Six years ago, Michael Phillips was a young man looking for a career. The son of a farmer, he knew how difficult it can be for small farms to turn a profit, so he looked at his options.
In his early 20s, Phillips took a loan from his dad and went the so-called agri-entertainment route, turning a section of the former tobacco farm into a family fun center complete with a corn maze, pumpkins and more.
There's a four-acre corn maze to navigate; a jumping pillow for kids and adults; farm animals to feed; and slides built on the side of an old combine. Parents and kids can compete with each other along the pedal cart race track. There are hayrides to a pumpkin patch and several ways to chuck or launch pumpkins and corn. The four-acre maze takes about 20 to 30 minutes to walk through, Phillips said. A series of questions help people find their way out.
At night, the farm turns spooky with four haunted elements that are probably best for teens and up. They open for the season on Friday.
This season, Phillips opened a new 2,000-square-foot fun house with a carnival theme that's designed for all ages, though note that there are strobe lights and some enclosed spaces that might cause worries for some kids. Visitors walk through a series of rooms - from one with a maze of doors to a bounce bridge to a glow-in-the-dark bubble room.
I walked through the house with my nine-year-old on Thursday. Most memorable for us were the curtains of chaos, a kind of maze with curtains at every turn, and the claustrophobia bag, which is basically like walking through two inflatables that close behind you as you push through. (I can understand why it's called the claustrophobia bag!).

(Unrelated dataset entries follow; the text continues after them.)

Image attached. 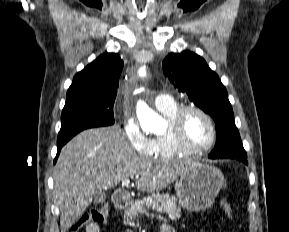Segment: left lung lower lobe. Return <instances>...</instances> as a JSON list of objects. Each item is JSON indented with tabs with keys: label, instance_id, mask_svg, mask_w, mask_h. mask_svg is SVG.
Masks as SVG:
<instances>
[{
	"label": "left lung lower lobe",
	"instance_id": "left-lung-lower-lobe-1",
	"mask_svg": "<svg viewBox=\"0 0 289 232\" xmlns=\"http://www.w3.org/2000/svg\"><path fill=\"white\" fill-rule=\"evenodd\" d=\"M230 158L240 160V161L244 162L246 165L248 164L246 158H242V157H230Z\"/></svg>",
	"mask_w": 289,
	"mask_h": 232
}]
</instances>
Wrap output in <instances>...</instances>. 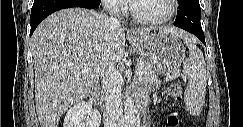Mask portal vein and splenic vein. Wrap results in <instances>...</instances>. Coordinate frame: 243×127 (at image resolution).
Returning a JSON list of instances; mask_svg holds the SVG:
<instances>
[{
    "mask_svg": "<svg viewBox=\"0 0 243 127\" xmlns=\"http://www.w3.org/2000/svg\"><path fill=\"white\" fill-rule=\"evenodd\" d=\"M88 70H89L88 68H84L83 72L86 73V72H88ZM143 73H144V71H143L142 68H138L136 70V74L139 75V76L142 75Z\"/></svg>",
    "mask_w": 243,
    "mask_h": 127,
    "instance_id": "portal-vein-and-splenic-vein-1",
    "label": "portal vein and splenic vein"
}]
</instances>
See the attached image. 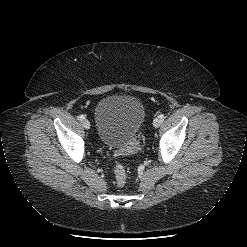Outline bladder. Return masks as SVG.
Wrapping results in <instances>:
<instances>
[{
	"instance_id": "obj_1",
	"label": "bladder",
	"mask_w": 247,
	"mask_h": 247,
	"mask_svg": "<svg viewBox=\"0 0 247 247\" xmlns=\"http://www.w3.org/2000/svg\"><path fill=\"white\" fill-rule=\"evenodd\" d=\"M144 119V105L131 95L105 97L95 108L100 143L122 154H130L136 149L137 136Z\"/></svg>"
}]
</instances>
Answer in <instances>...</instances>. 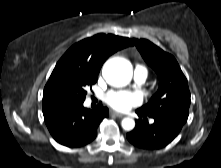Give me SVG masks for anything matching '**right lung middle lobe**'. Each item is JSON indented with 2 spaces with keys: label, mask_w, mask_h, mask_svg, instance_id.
<instances>
[{
  "label": "right lung middle lobe",
  "mask_w": 221,
  "mask_h": 168,
  "mask_svg": "<svg viewBox=\"0 0 221 168\" xmlns=\"http://www.w3.org/2000/svg\"><path fill=\"white\" fill-rule=\"evenodd\" d=\"M98 73L71 63L56 66L45 86L44 94L49 99L84 101L86 87L96 83Z\"/></svg>",
  "instance_id": "right-lung-middle-lobe-1"
}]
</instances>
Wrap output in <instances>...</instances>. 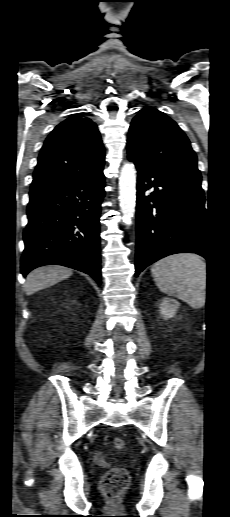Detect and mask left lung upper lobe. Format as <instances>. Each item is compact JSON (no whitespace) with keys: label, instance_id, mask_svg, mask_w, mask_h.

The fun house turns into the spooky Top House Horror in the evening. Keen Designs, a professional designer of haunted houses and fun houses, created and installed the fun house and revamped the farm's Gore House, another haunted attraction. The haunted pieces also include a scary walk through the maze and a field.
Phillips has more plans for the farm in the future. The fun park is open for play during strawberry season in the spring. And he plans to move his popular Christmas tree patch from Highway 55 to the farm in 2015.
Phillips said business really picked up last season.
"I think a lot of people finally found me and realized how close it is," he said. "If you come here with a good attitude and ready to just play, you're going to have a good time."
Phillips works hard to make the farm affordable for families. Tickets for the daytime attractions are $10 for adults; $6 for kids 3 to 12; and free for kids age 2 and under. Haunted farm tickets are $20 total for all of the attractions. The farm offers hot dogs, burgers and snacks as well. And even those prices are affordable - $1.50 for a peanut butter and jelly sandwich or a hot dog, $1 for soda or water.
Phillips said he hasn't changed his price since he opened and doesn't plan to.
"I plan to keep adding [attractions] and keep the same price," he said.
Phillips Farm is open through Nov. 2 this season. Hours are 3 p.m. to 6:30 p.m., Friday; 10 a.m. to 6:30 p.m., Saturday; and 1 p.m. to 6 p.m., Sunday. Birthday parties, field trips and special event packages also are available. The haunted farm is open 8 p.m. to 10:30 p.m., Fridays and Saturdays through the last weekend in October.
Phillips Farms is at 6701 Good Hope Church Rd. in Cary.